Get to know your flowers

Sang An

It’s important to know your flowers’ personalities and care needs. For example, when creating bouquets of poppies, burning the ends of the poppy stems helps retain moisture and avoid wilting, says Victoria Munsol Singolda, founder and creative director of Iris & Virgil in Brooklyn, New York. Doing this will also prevent other flowers in your arrangement from deteriorating prematurely as a result of the milky substance that may seep from the poppy stem, Singolda says.



Use floral tape

Raymond Home

If you’re concerned about placement, you can create a quick and easy grid on any bowl or vase using clear floral tape. This will allow you to position the stems and keep them in place, as well as prevent the stems from tangling if you decide to rearrange them. Simply create a grid across the top of any pot by applying two or three vertical lines of floral tape across the top, then the same number horizontally.

Finally, to secure your tape and make it stick well even in the most dramatic stem gestures, wrap a layer of tape around the diameter of the bowl to secure the ends of the mesh tape. Hide any visible tape with green or pink elements in your design.




Consider specialty vases

Frederic Lagrange



Although not all types of flowers have a vase designed specifically for their use, some flowers have a vase designed specifically for their use. Example: lavender and tulipery. Also known as tulip pots, tulips are ceramic vessels with several spouts to hold individual flowers or small groups. The beauty of a tulip pot is that you can use just a few stems to get a full display – even with just one flower per spout, you can create a visual impact. And don’t just stop at tulips! Consider adding Queen Anne’s lace, sweet peas, garden roses, cosmos, or any flower you like.

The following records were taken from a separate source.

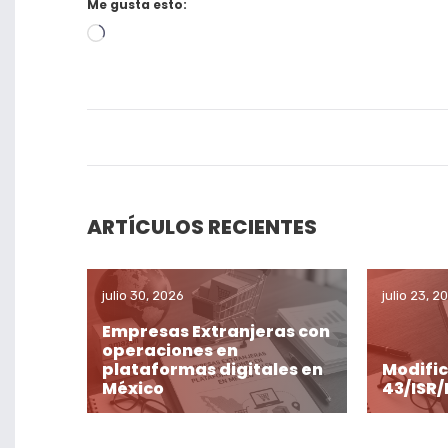
Me gusta esto:
Cargando...
ARTÍCULOS RECIENTES
julio 30, 2026
julio 23, 2
Empresas Extranjeras con
operaciones en
plataformas digitales en
Modific
México
43/ISR/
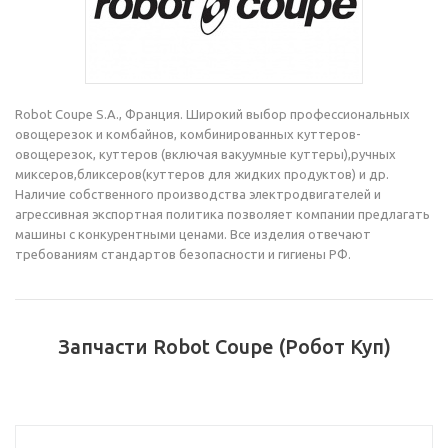
Robot Coupe S.A., Франция. Широкий выбор профессиональных
овощерезок и комбайнов, комбинированных куттеров-
овощерезок, куттеров (включая вакуумные куттеры),ручных
миксеров,бликсеров(куттеров для жидких продуктов) и др.
Наличие собственного производства электродвигателей и
агрессивная экспортная политика позволяет компании предлагать
машины с конкурентными ценами. Все изделия отвечают
требованиям стандартов безопасности и гигиены РФ.
Запчасти Robot Coupe (Робот Куп)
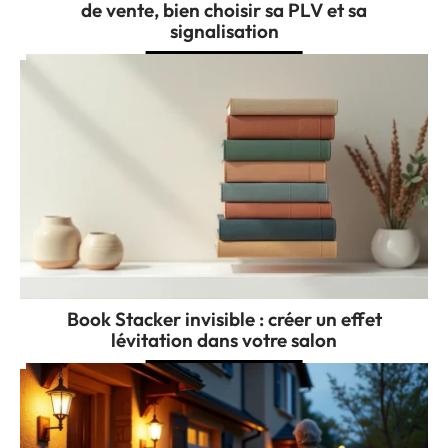
de vente, bien choisir sa PLV et sa
signalisation
Book Stacker invisible : créer un effet
lévitation dans votre salon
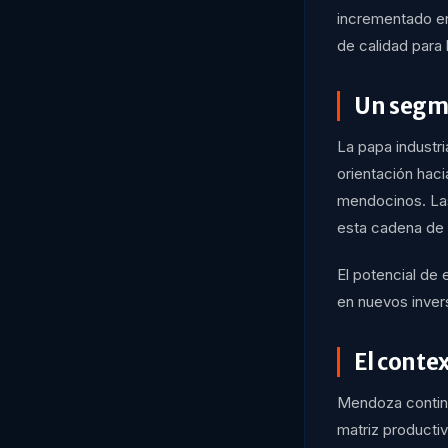
incrementado en 
de calidad para
Un segm
La papa industri
orientación hac
mendocinos. Las
esta cadena de 
El potencial de
en nuevos invers
El conte
Mendoza continú
matriz producti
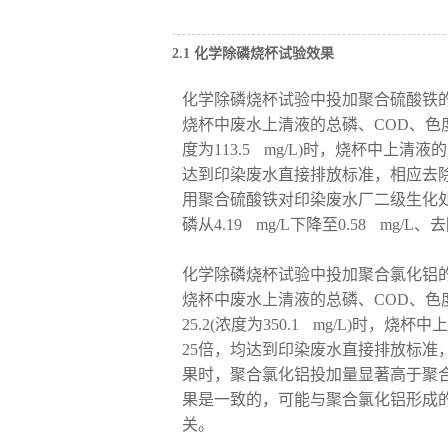
2.1 化学除磷烧杯试验效果
化学除磷烧杯试验中投加聚合硫酸铁的
烧杯中废水上清液的总磷、COD、色
度为113.5 mg/L)时，烧杯中上清液的
达到印染废水直接排放标准，相应去除率分
用聚合硫酸铁对印染废水厂二级生化处
磷从4.19 mg/L下降至0.58 mg/L
化学除磷烧杯试验中投加聚合氯化铝的
烧杯中废水上清液的总磷、COD、
25.2(浓度为350.1 mg/L)时，烧杯
25倍，均达到印染废水直接排放标准，相
果时，聚合氯化铝投加量显著高于聚
果是一致的，可能与聚合氯化铝形成
关。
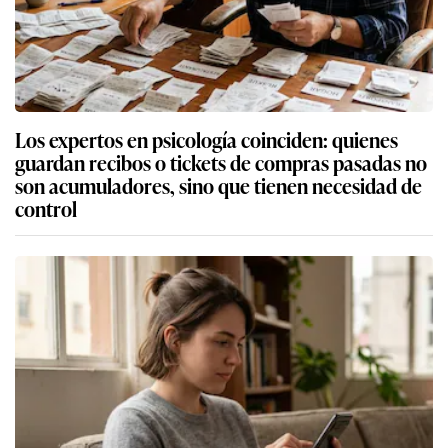
Los expertos en psicología coinciden: quienes
guardan recibos o tickets de compras pasadas no
son acumuladores, sino que tienen necesidad de
control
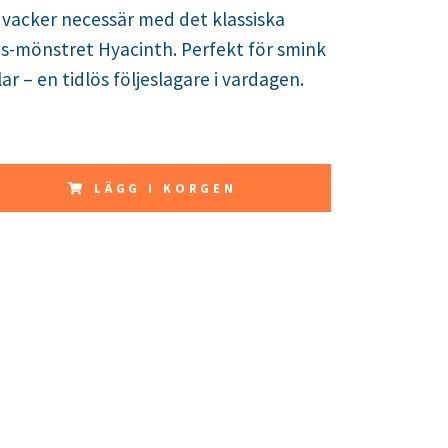
 vacker necessär med det klassiska
is-mönstret Hyacinth. Perfekt för smink
ar – en tidlös följeslagare i vardagen.
LÄGG I KORGEN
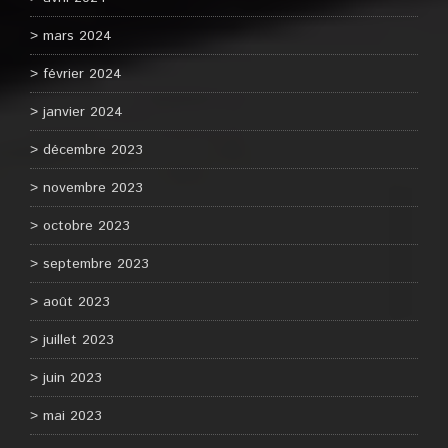
mars 2024
février 2024
janvier 2024
décembre 2023
novembre 2023
octobre 2023
septembre 2023
août 2023
juillet 2023
juin 2023
mai 2023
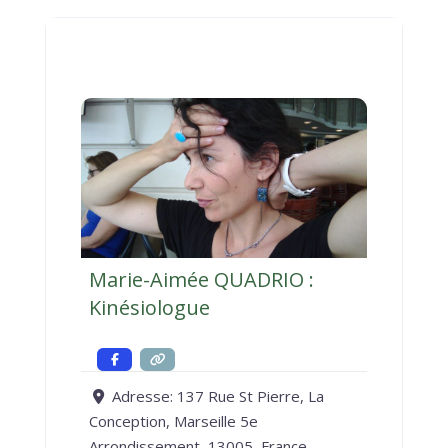
Marie-Aimée QUADRIO :
Kinésiologue
Adresse:
137 Rue St Pierre, La
Conception, Marseille 5e
Arrondissement, 13005, France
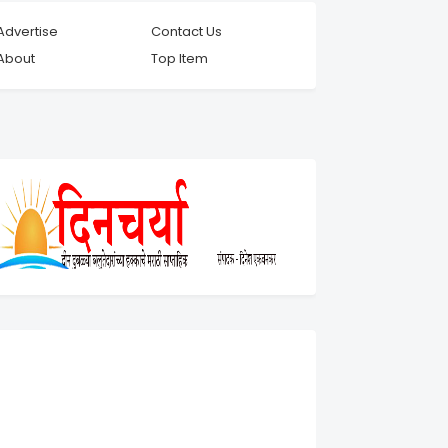
Advertise
Contact Us
About
Top Item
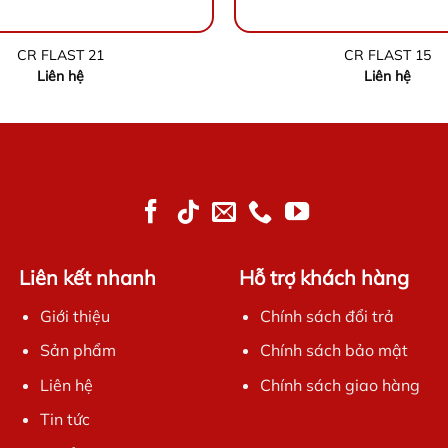
CR FLAST 21
CR FLAST 15
Liên hệ
Liên hệ
Liên kết nhanh
Hỗ trợ khách hàng
Giới thiệu
Chính sách đổi trả
Sản phẩm
Chính sách bảo mật
Liên hệ
Chính sách giao hàng
Tin tức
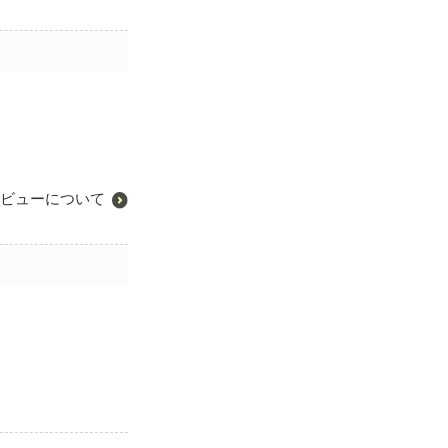
ビューについて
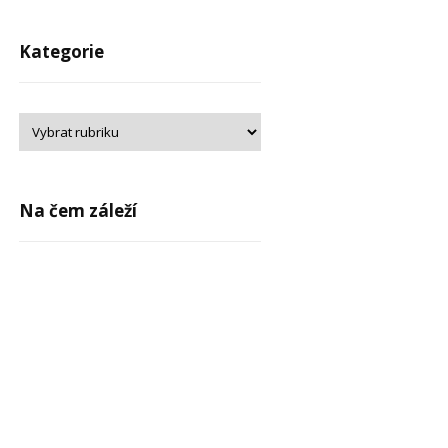
Kategorie
Na čem záleží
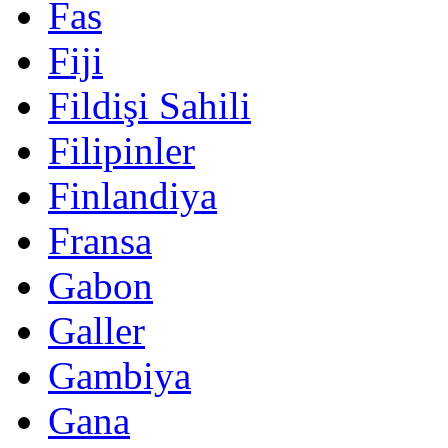
Fas
Fiji
Fildişi Sahili
Filipinler
Finlandiya
Fransa
Gabon
Galler
Gambiya
Gana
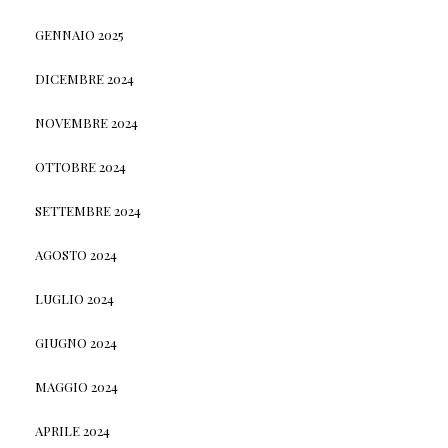
GENNAIO 2025
DICEMBRE 2024
NOVEMBRE 2024
OTTOBRE 2024
SETTEMBRE 2024
AGOSTO 2024
LUGLIO 2024
GIUGNO 2024
MAGGIO 2024
APRILE 2024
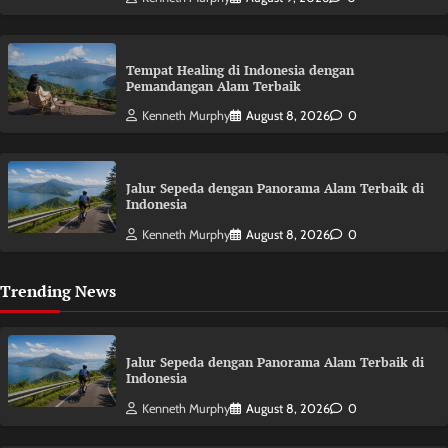
Tempat Healing di Indonesia dengan
Pemandangan Alam Terbaik
Kenneth Murphy
August 8, 2026
0
Jalur Sepeda dengan Panorama Alam Terbaik di
Indonesia
Kenneth Murphy
August 8, 2026
0
Trending News
Jalur Sepeda dengan Panorama Alam Terbaik di
Indonesia
Kenneth Murphy
August 8, 2026
0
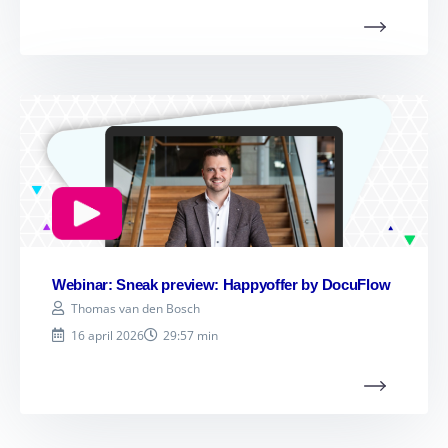
Webinar: Sneak preview: Happyoffer by DocuFlow
Thomas van den Bosch
16 april 2026
29:57 min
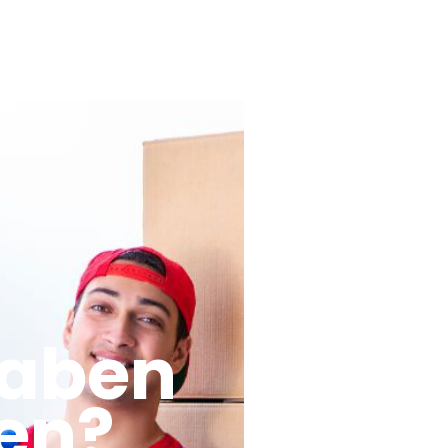
haben
en?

Cut the stems to different heights

Nice and highs

When arranging stems, it’s a good idea to play with different heights to create interesting negative space in your arrangement. “Not only will this create depth and interest, but it will allow you to sculpt your way into a new look and design that is bound to catch the attention of those who see it,” says Singolda.

Stems should be cut at a sharp angle using fine shears (1 to 2 inches from the end of the stem is a good rule). Here, there’s a massive, eye-catching still life of apple branches and apples in a guest bedroom.



Don’t be afraid to improvise

Lori Frankel

If you see something eye-catching growing naturally around the landscape in your area, cut it and use it in one of your arrangements. At her centuries-old family home in New Hampshire, floral designer Amy Merrick’s bouquets often include more than just flowers, as evidenced by this romantic arrangement of berries, roses and begonias. “I keep a pair of shears with me, just in case I pass beautiful wildflowers on the side of the road,” she says. “I leave plenty of room for the unexpected.”